Requirement » Starting with the first line of the listing, quote each line exactly until and including the one with "practices to remote", leaving pictures out.

Data provided »
- Opening Delimiter -

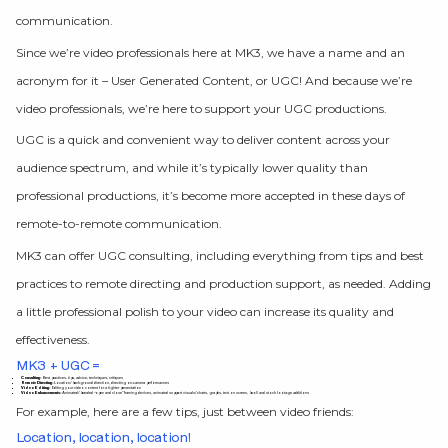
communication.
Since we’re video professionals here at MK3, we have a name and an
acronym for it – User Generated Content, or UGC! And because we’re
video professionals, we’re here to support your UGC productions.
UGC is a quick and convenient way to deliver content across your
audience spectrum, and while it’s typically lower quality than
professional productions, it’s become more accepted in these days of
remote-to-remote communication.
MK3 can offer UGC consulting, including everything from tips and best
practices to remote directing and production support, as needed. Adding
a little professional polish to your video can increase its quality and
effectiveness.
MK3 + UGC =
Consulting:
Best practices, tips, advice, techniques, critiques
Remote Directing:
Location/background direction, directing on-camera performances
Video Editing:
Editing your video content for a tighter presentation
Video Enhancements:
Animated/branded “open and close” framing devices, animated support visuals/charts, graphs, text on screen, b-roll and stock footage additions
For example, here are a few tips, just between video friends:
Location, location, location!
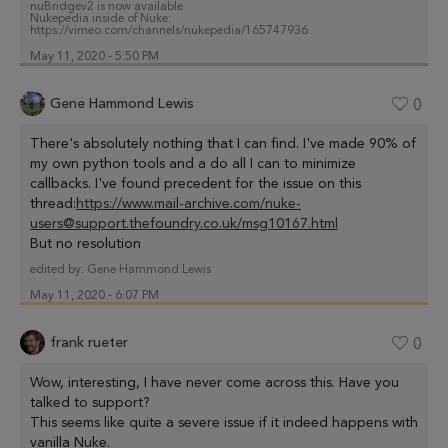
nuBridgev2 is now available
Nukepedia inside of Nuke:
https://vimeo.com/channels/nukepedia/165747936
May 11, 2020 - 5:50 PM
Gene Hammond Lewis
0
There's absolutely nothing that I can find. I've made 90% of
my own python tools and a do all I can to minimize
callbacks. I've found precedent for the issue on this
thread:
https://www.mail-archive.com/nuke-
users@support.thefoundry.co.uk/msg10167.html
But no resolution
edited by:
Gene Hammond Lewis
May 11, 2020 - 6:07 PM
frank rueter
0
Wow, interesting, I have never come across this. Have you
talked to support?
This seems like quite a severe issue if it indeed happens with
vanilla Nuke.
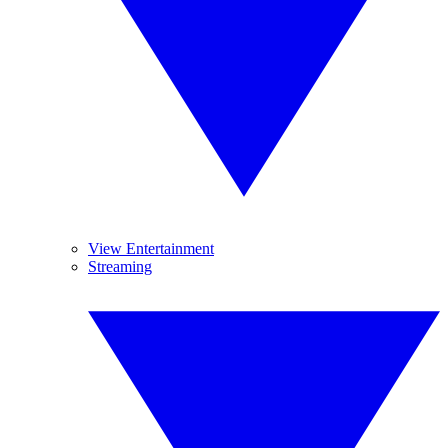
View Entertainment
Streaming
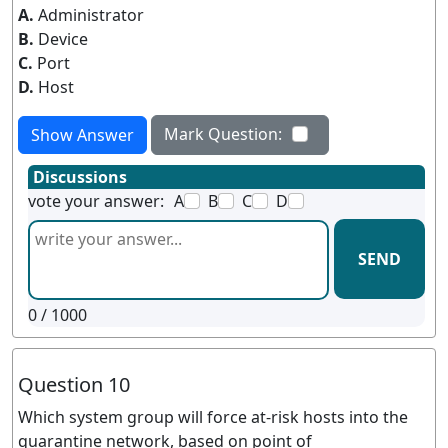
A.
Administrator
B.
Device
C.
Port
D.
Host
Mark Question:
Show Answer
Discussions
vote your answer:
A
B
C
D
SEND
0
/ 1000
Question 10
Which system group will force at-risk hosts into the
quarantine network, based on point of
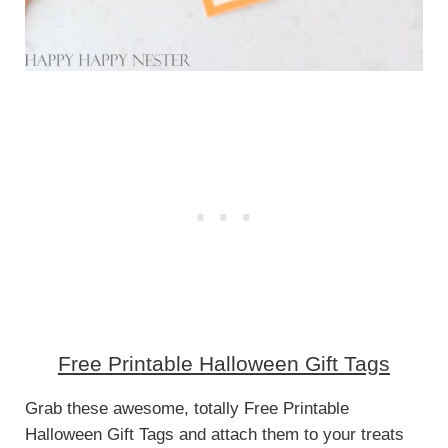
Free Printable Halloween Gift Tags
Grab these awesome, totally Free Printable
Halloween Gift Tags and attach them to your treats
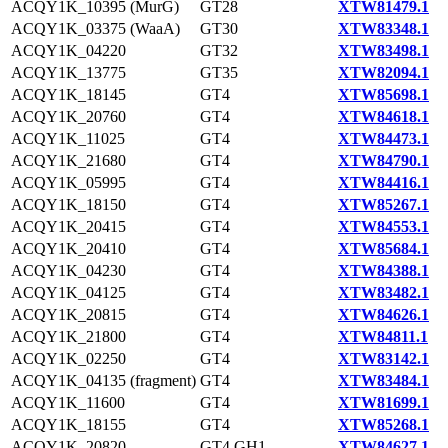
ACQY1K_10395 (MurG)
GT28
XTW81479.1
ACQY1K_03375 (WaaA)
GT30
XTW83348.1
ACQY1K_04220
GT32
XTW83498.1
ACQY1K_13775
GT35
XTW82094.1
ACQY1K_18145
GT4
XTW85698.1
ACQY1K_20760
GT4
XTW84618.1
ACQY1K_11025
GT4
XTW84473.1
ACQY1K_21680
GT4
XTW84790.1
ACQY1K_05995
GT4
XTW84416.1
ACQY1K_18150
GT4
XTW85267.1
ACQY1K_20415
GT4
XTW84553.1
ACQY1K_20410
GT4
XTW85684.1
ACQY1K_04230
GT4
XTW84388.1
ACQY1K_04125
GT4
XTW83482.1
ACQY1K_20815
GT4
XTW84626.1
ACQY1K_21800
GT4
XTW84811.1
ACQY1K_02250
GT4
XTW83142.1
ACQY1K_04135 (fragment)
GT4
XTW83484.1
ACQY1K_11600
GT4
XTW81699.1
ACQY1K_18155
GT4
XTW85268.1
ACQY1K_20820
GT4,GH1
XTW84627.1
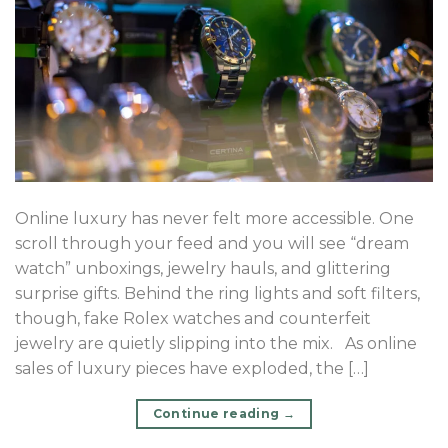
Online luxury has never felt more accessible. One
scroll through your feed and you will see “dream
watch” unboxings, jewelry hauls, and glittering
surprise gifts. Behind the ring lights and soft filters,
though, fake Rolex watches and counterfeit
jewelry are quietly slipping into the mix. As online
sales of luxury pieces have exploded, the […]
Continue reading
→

- Closing Delimiter -

Result of this exercise »
communication.
Since we’re video professionals here at MK3, we have a name and an
acronym for it – User Generated Content, or UGC! And because we’re
video professionals, we’re here to support your UGC productions.
UGC is a quick and convenient way to deliver content across your
audience spectrum, and while it’s typically lower quality than
professional productions, it’s become more accepted in these days of
remote-to-remote communication.
MK3 can offer UGC consulting, including everything from tips and best
practices to remote directing and production support, as needed. Adding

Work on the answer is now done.